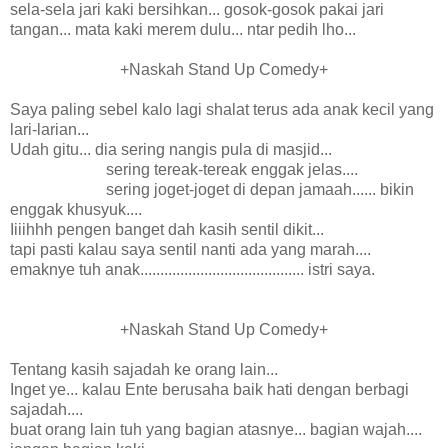
sela-sela jari kaki bersihkan... gosok-gosok pakai jari
tangan... mata kaki merem dulu... ntar pedih lho...
+Naskah Stand Up Comedy+
Saya paling sebel kalo lagi shalat terus ada anak kecil yang
lari-larian...
Udah gitu... dia sering nangis pula di masjid...
sering tereak-tereak enggak jelas....
sering joget-joget di depan jamaah...... bikin
enggak khusyuk....
Iiiihhh pengen banget dah kasih sentil dikit...
tapi pasti kalau saya sentil nanti ada yang marah....
emaknye tuh anak......................................... istri saya.
+Naskah Stand Up Comedy+
Tentang kasih sajadah ke orang lain...
Inget ye... kalau Ente berusaha baik hati dengan berbagi
sajadah....
buat orang lain tuh yang bagian atasnye... bagian wajah....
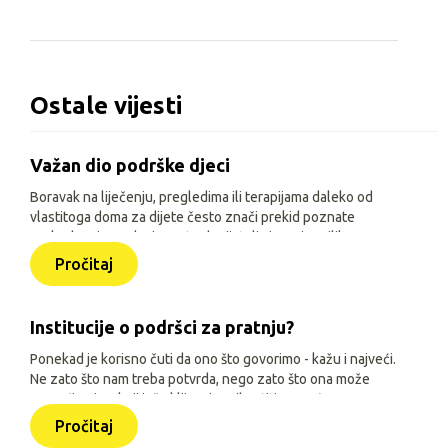
Ostale vijesti
Važan dio podrške djeci
Boravak na liječenju, pregledima ili terapijama daleko od
vlastitoga doma za dijete često znači prekid poznate
svakodnevice, odvojenost od prijatelja i manje prilika za
igru, učenje i druženje. Zato je, uz siguran smještaj i
Pročitaj
osnovne životne uvjete, važno djeci omogućiti sadržaje
prilagođene njihovoj dobi, interesima i mogućnostima.
Institucije o podršci za pratnju?
Ponekad je korisno čuti da ono što govorimo - kažu i najveći.
Ne zato što nam treba potvrda, nego zato što ona može
pomoći onima koji još oklijevaju prihvatiti pomoć.
Pročitaj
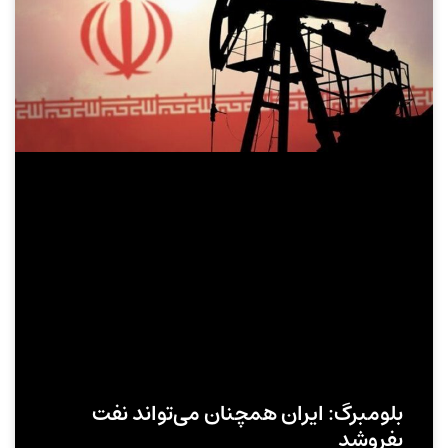
بلومبرگ: ایران همچنان می‌تواند نفت
بفروشد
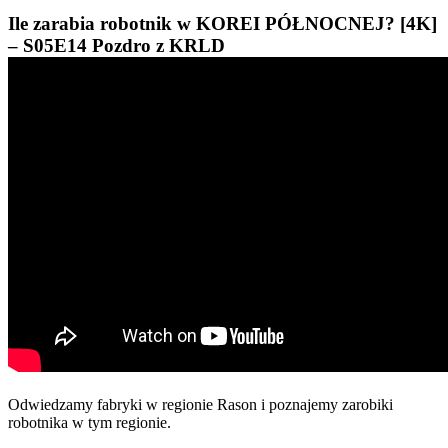
Ile zarabia robotnik w KOREI PÓŁNOCNEJ? [4K]
– S05E14 Pozdro z KRLD
Odwiedzamy fabryki w regionie Rason i poznajemy zarobiki
robotnika w tym regionie.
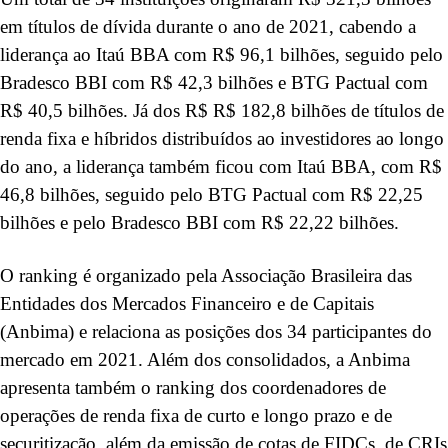
em títulos de dívida durante o ano de 2021, cabendo a
liderança ao Itaú BBA com R$ 96,1 bilhões, seguido pelo
Bradesco BBI com R$ 42,3 bilhões e BTG Pactual com
R$ 40,5 bilhões. Já dos R$ R$ 182,8 bilhões de títulos de
renda fixa e híbridos distribuídos ao investidores ao longo
do ano, a liderança também ficou com Itaú BBA, com R$
46,8 bilhões, seguido pelo BTG Pactual com R$ 22,25
bilhões e pelo Bradesco BBI com R$ 22,22 bilhões.
O ranking é organizado pela Associação Brasileira das
Entidades dos Mercados Financeiro e de Capitais
(Anbima) e relaciona as posições dos 34 participantes do
mercado em 2021. Além dos consolidados, a Anbima
apresenta também o ranking dos coordenadores de
operações de renda fixa de curto e longo prazo e de
securitização, além da emissão de cotas de FIDCs, de CRIs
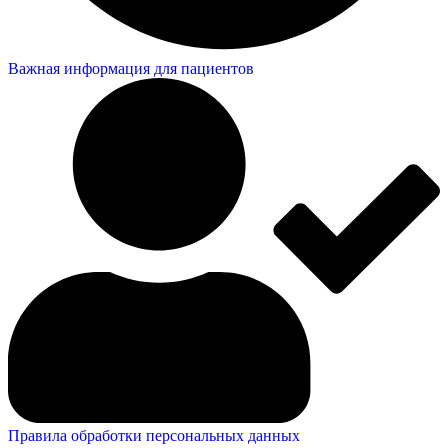
Важная информация для пациентов
Правила обработки персональных данных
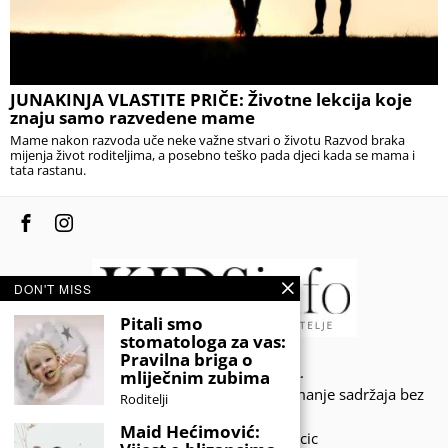
JUNAKINJA VLASTITE PRIČE: Životne lekcija koje
znaju samo razvedene mame
Mame nakon razvoda uče neke važne stvari o životu Razvod braka
mijenja život roditeljima, a posebno teško pada djeci kada se mama i
tata rastanu.
DON'T MISS
Pitali smo
stomatologa za vas:
Pravilna briga o
© 2020 - KIDSINFO.BA.
mliječnim zubima
Sva prava zadržana. Zabranjeno preuzimanje sadržaja bez
Roditelji
dozvole izdavača.
Maid Hećimović:
Developed by Amar SIjercic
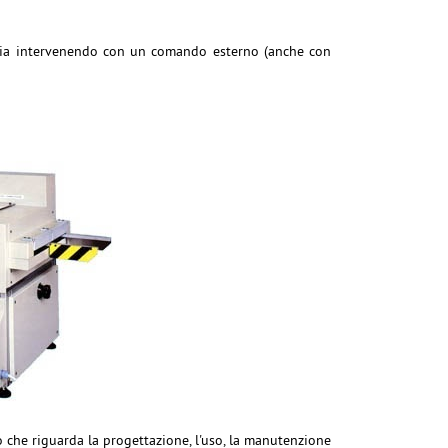
aria intervenendo con un comando esterno (anche con
iò che riguarda la progettazione, l'uso, la manutenzione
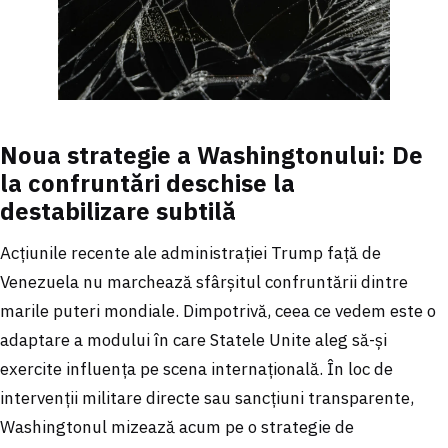
Noua strategie a Washingtonului: De
la confruntări deschise la
destabilizare subtilă
Acțiunile recente ale administrației Trump față de
Venezuela nu marchează sfârșitul confruntării dintre
marile puteri mondiale. Dimpotrivă, ceea ce vedem este o
adaptare a modului în care Statele Unite aleg să-și
exercite influența pe scena internațională. În loc de
intervenții militare directe sau sancțiuni transparente,
Washingtonul mizează acum pe o strategie de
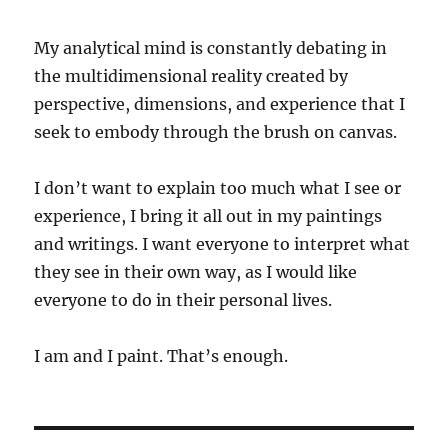
My analytical mind is constantly debating in
the multidimensional reality created by
perspective, dimensions, and experience that I
seek to embody through the brush on canvas.
I don’t want to explain too much what I see or
experience, I bring it all out in my paintings
and writings. I want everyone to interpret what
they see in their own way, as I would like
everyone to do in their personal lives.
I am and I paint. That’s enough.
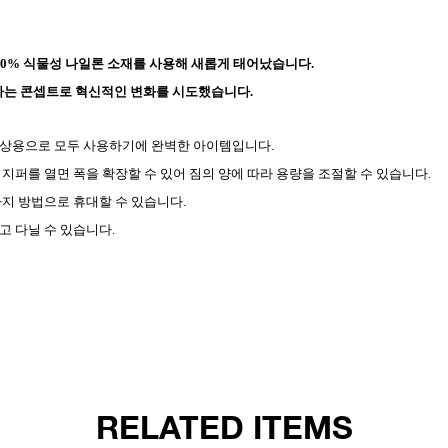
00% 식물성 나일론 소재를 사용해 새롭게 태어났습니다.
다” 라는 콘셉트로 혁신적인 변화를 시도했습니다.
일상용으로 모두 사용하기에 완벽한 아이템입니다.
의 지퍼를 열면 폭을 확장할 수 있어 짐의 양에 따라 용량을 조절할 수 있습니다.
지 방법으로 휴대할 수 있습니다.
고 다닐 수 있습니다.
RELATED ITEMS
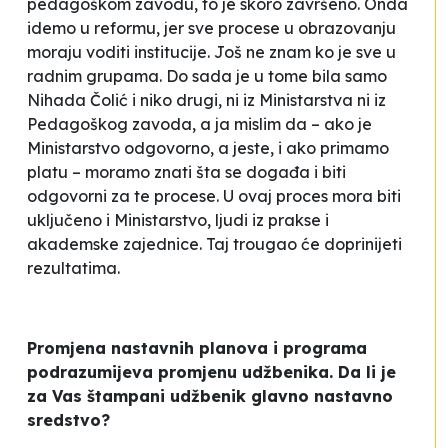
pedagoškom zavodu, to je skoro završeno. Onda
idemo u reformu, jer sve procese u obrazovanju
moraju voditi institucije. Još ne znam ko je sve u
radnim grupama. Do sada je u tome bila samo
Nihada Čolić i niko drugi, ni iz Ministarstva ni iz
Pedagoškog zavoda, a ja mislim da – ako je
Ministarstvo odgovorno, a jeste, i ako primamo
platu – moramo znati šta se događa i biti
odgovorni za te procese. U ovaj proces mora biti
uključeno i Ministarstvo, ljudi iz prakse i
akademske zajednice. Taj trougao će doprinijeti
rezultatima.
Promjena nastavnih planova i programa
podrazumijeva promjenu udžbenika. Da li je
za Vas štampani udžbenik glavno nastavno
sredstvo?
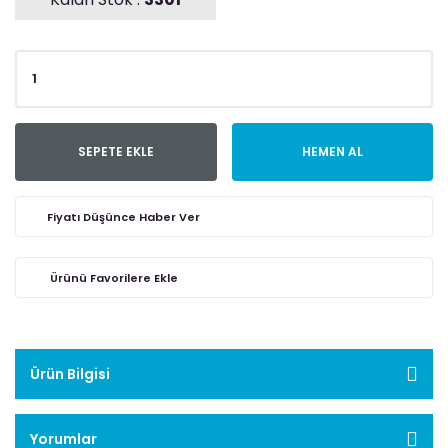
SEPETE EKLE
HEMEN AL
Fiyatı Düşünce Haber Ver
Ürün Bilgisi
Yorumlar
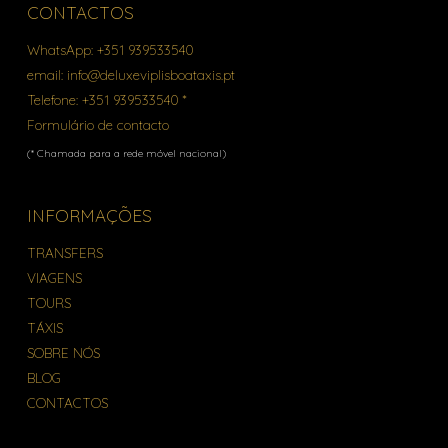
CONTACTOS
WhatsApp:
+351 939533540
email:
info@deluxeviplisboataxis.pt
Telefone:
+351 939533540 *
Formulário de contacto
(* Chamada para a rede móvel nacional)
INFORMAÇÕES
TRANSFERS
VIAGENS
TOURS
TÁXIS
SOBRE NÓS
BLOG
CONTACTOS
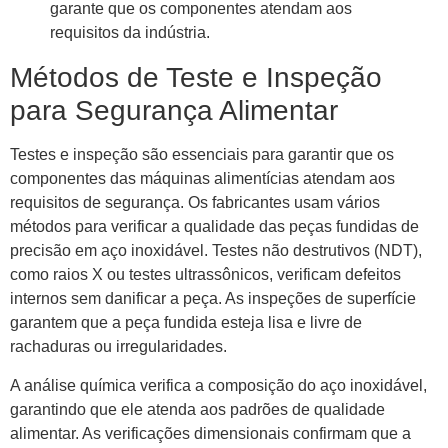
garante que os componentes atendam aos
requisitos da indústria.
Métodos de Teste e Inspeção
para Segurança Alimentar
Testes e inspeção são essenciais para garantir que os
componentes das máquinas alimentícias atendam aos
requisitos de segurança. Os fabricantes usam vários
métodos para verificar a qualidade das peças fundidas de
precisão em aço inoxidável. Testes não destrutivos (NDT),
como raios X ou testes ultrassônicos, verificam defeitos
internos sem danificar a peça. As inspeções de superfície
garantem que a peça fundida esteja lisa e livre de
rachaduras ou irregularidades.
A análise química verifica a composição do aço inoxidável,
garantindo que ele atenda aos padrões de qualidade
alimentar. As verificações dimensionais confirmam que a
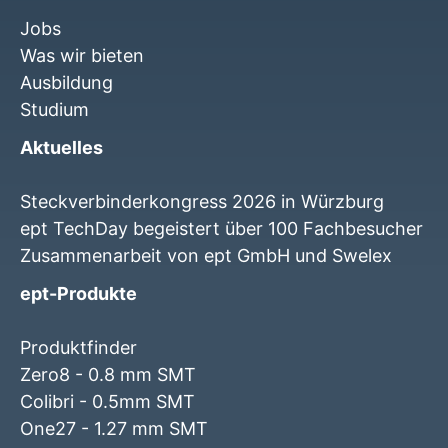
Jobs
Was wir bieten
Ausbildung
Studium
Aktuelles
Steckverbinderkongress 2026 in Würzburg
ept TechDay begeistert über 100 Fachbesucher
Zusammenarbeit von ept GmbH und Swelex
ept-Produkte
Produktfinder
Zero8 - 0.8 mm SMT
Colibri - 0.5mm SMT
One27 - 1.27 mm SMT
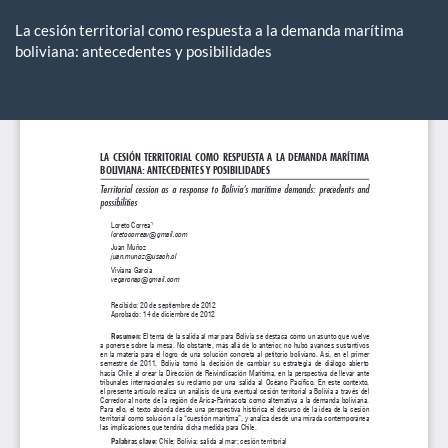
Volver
a
La cesión territorial como respuesta a la demanda marítima
los
boliviana: antecedentes y posibilidades
detalles
del
De
De
artículo
P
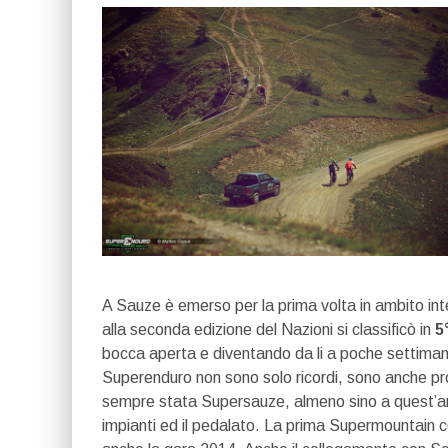
A Sauze è emerso per la prima volta in ambito in
alla seconda edizione del Nazioni si classificò in
5°
bocca aperta e diventando da li a poche settimane
Superenduro non sono solo ricordi, sono anche prog
sempre stata Supersauze, almeno sino a quest’anno
impianti ed il pedalato. La prima Supermountain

————

# Problem to solve
Scan the entries for the word "anche". Report each line that has it.

# Answer
aria intervenendo con un comando esterno (anche con
Superenduro non sono solo ricordi, sono anche prog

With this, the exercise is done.